Vandetanib (ZD6474) and its less soluble predecessor ZD4190 were evaluated in mice bearing a human prostate cancer. Both studies used same treatment schedule and dose as well as imaging schedules. The only differences were the use of contrast agent, which was either a small agent [99] or a macromolecular agent [51], or the model used to analyse DCE-MRI data (de Bazelaire vs. Tofts). Vandetanib showed a dose-dependent decrease in Ktrans, which could be due to both perfusion and permeability as this study used the small contrast agent, and ZD4190 showed a reduction of tumour vascular permeability, vascular volume and blood flow. Both studies showed similar effects of anti-angiogenic treatment, but one should keep in mind that the size of contrast agent has major influence on the interpretation of the results. Macromolecular contrast agents are more likely to report permeability than perfusion, and vice versa for small contrast agents, but it will always be a combined measurement of the two parameters.
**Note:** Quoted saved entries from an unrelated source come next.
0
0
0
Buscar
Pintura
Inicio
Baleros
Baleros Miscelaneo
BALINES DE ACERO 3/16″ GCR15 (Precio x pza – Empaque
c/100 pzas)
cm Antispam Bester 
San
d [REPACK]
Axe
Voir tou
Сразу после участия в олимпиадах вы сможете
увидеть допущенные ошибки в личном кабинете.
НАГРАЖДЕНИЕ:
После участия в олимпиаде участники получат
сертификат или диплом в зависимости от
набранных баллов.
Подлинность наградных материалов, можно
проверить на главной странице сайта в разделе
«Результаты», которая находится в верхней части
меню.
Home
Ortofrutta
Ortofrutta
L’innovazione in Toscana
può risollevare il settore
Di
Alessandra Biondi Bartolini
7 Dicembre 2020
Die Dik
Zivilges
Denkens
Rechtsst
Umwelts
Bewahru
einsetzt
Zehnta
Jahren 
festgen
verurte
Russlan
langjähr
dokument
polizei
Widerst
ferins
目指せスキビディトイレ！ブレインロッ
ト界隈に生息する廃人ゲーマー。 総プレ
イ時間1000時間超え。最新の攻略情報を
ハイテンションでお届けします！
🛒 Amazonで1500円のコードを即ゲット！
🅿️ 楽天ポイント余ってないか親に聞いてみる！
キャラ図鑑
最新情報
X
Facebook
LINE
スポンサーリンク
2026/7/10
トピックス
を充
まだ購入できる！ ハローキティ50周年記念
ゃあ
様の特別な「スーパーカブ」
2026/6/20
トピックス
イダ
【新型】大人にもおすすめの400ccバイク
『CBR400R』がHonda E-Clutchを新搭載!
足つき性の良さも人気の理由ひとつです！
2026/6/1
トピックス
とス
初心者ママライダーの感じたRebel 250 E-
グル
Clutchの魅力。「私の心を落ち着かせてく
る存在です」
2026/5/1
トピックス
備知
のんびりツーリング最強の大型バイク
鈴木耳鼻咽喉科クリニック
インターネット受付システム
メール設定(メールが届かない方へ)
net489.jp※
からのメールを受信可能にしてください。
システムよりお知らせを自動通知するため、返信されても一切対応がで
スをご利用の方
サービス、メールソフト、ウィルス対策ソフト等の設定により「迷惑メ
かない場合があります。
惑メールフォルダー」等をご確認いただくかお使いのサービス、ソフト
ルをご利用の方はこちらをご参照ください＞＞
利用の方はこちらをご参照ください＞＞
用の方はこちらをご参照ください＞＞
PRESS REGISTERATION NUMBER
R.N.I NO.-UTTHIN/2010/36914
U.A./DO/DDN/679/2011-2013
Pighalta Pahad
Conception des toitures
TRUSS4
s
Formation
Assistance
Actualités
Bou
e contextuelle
Axitinib (AG013736) [100], imatinib (STI571) [101], and cediranib (AZD2171) [102] were only used in one study each, involving mice bearing either a human breast cancer (axitinib), a human prostate cancer (imatinib), or different glioblastomas (cediranib). All studies used similar imaging schedules and contrast agents and showed a decrease in vascular permeability estimated either by Ktrans or K(PS).

Last study in this subgroup involved sorafenib [103] treatment in rats bearing a human breast cancer. Reduced tumour blood flow and vascular permeability was achieved in this study as well.

To summarize, most TKIs induce a decrease in vascular permeability and perfusion, but interpretation should be done with caution as tumour segmentation, use of contrast agent, and prolonged treatment has an influence on the acquired DCE-MRI data. Indeed, this was addressed in the majority of studies in this subgroup as obtained results with DCE-MRI were supported by relevant histology.

3.3. Other Mechanisms of Action

This subgroup comprises drugs that exert their anti-angiogenic effect by targeting the endothelium (TNP-470 (AGM-1470)) [104], suppressing the immune system (everolimus (RAD001)) [105] or whose mechanism of action has not yet been clearly defined (KR-31831) [106].

TNP-470 is a fumagilin-analogue (antibiotic) that targets and irreversibly inactivates methionine aminopeptidase-2 (MetAP2) in endothelial cells. This results in inhibition of endothelial cell proliferation and migration, and hence tumour angiogenesis. This study used mice bearing a rat prostate cancer that were treated for approximately a week and imaged using a macromolecular contrast agent before and after the last treatment. This study observed a decrease in tumour vascular volume, as well as local increases and decreases in permeability.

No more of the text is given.